The road to COVID-19 testing: The role of a Canadian biotech pioneer

Canadians are updated daily on the multi-faceted devastation caused by SARS-CoV-2 and on the results of COVID-19 testing from across the country. Few people may be aware that these tests are based on a method innovated by the first-ever biotech company, Cetus, co-founded in California by Canadian-born and educated Ron Cape. He was Cetus’s first president in 1971, and then chairman and CEO.

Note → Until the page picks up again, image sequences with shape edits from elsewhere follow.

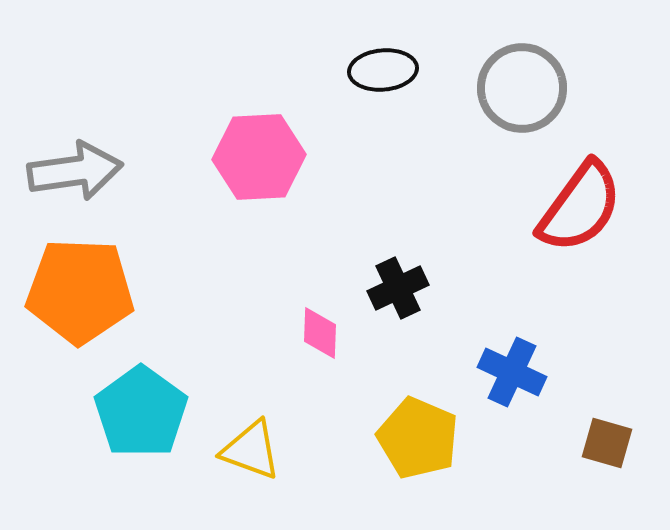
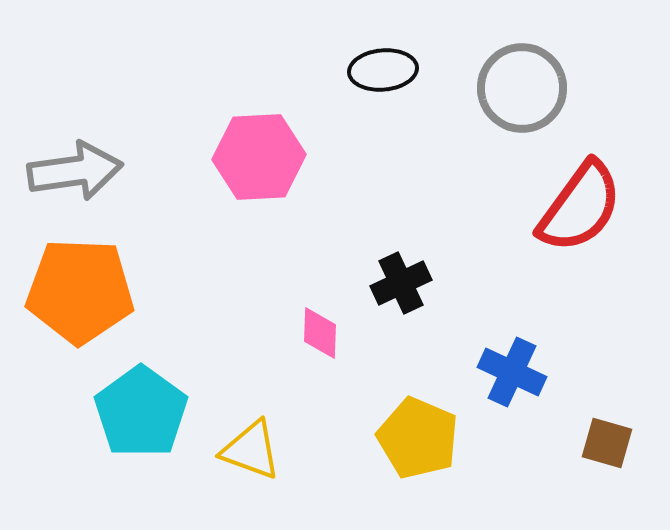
black cross: moved 3 px right, 5 px up
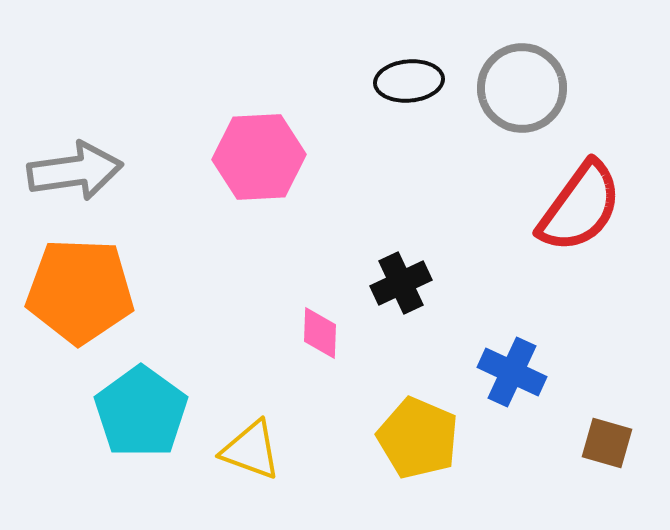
black ellipse: moved 26 px right, 11 px down
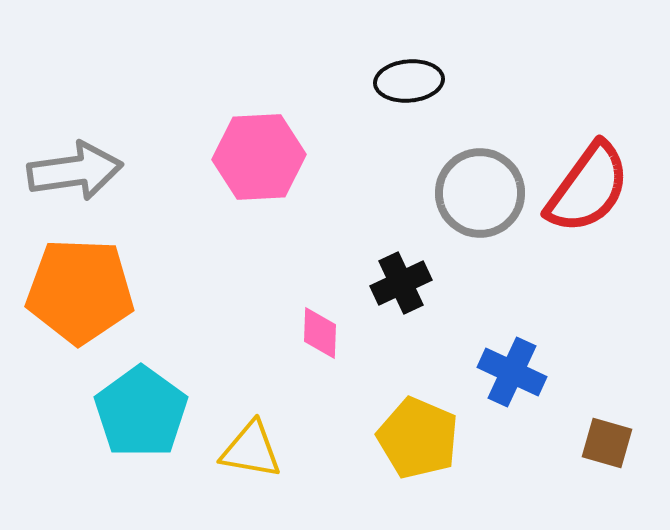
gray circle: moved 42 px left, 105 px down
red semicircle: moved 8 px right, 19 px up
yellow triangle: rotated 10 degrees counterclockwise
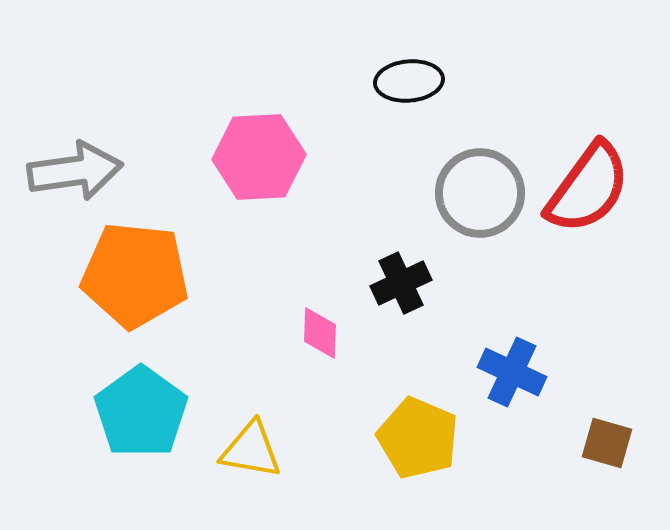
orange pentagon: moved 55 px right, 16 px up; rotated 4 degrees clockwise
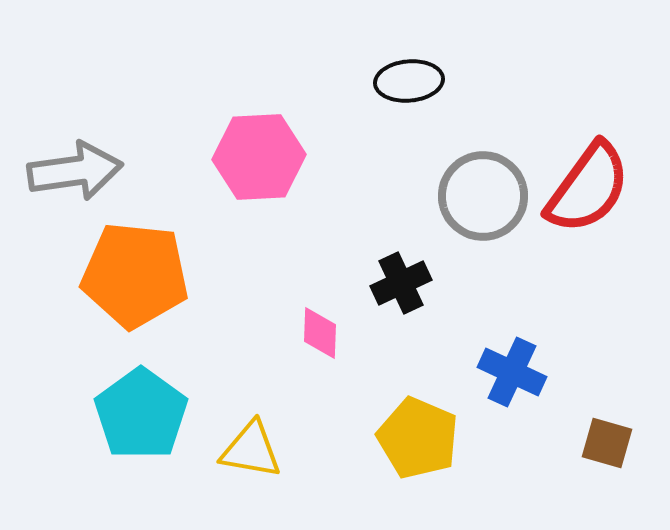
gray circle: moved 3 px right, 3 px down
cyan pentagon: moved 2 px down
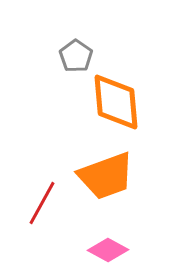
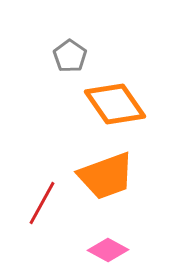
gray pentagon: moved 6 px left
orange diamond: moved 1 px left, 2 px down; rotated 30 degrees counterclockwise
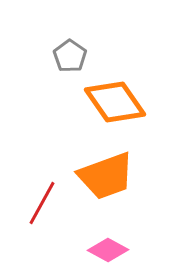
orange diamond: moved 2 px up
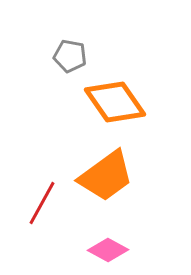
gray pentagon: rotated 24 degrees counterclockwise
orange trapezoid: rotated 16 degrees counterclockwise
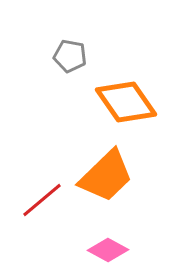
orange diamond: moved 11 px right
orange trapezoid: rotated 8 degrees counterclockwise
red line: moved 3 px up; rotated 21 degrees clockwise
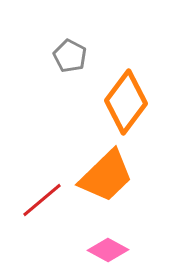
gray pentagon: rotated 16 degrees clockwise
orange diamond: rotated 72 degrees clockwise
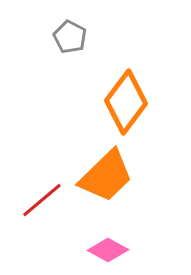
gray pentagon: moved 19 px up
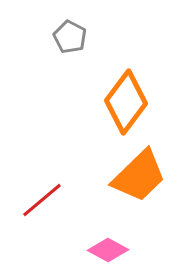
orange trapezoid: moved 33 px right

Biotech was nonexistent before this. Cape obtained his Ph.D. at McGill in 1967 with John Spencer as his supervisor, who was one of the pioneers in DNA biochemistry. At the same time, Cape was president of the Professional Pharmaceutical Corporation in Montréal.

The method used globally to test for the presence of the SARS-CoV-2 virus that causes COVID-19 is known as the polymerase chain reaction or PCR. This revolutionary innovation was developed at Cetus by in-house scientist Kary Mullis. Awarded the Nobel Prize in chemistry in 1993, Mullis received the only Nobel Prize for a discovery made by a biotech company.

DNA technology was the key strategy for Cetus’s business plan when the company was founded by Cape and his partners. In 1983, Kary Mullis discovered a method to exponentially amplify specific sequences of DNA in the test tube. He called it the polymerase chain reaction.

His key insight was to use an enzyme that was active at high temperature to copy DNA. This DNA-copying enzyme, known as Taq DNA polymerase, had itself been discovered by David Gelfand and Susanne Stoffel at Cetus.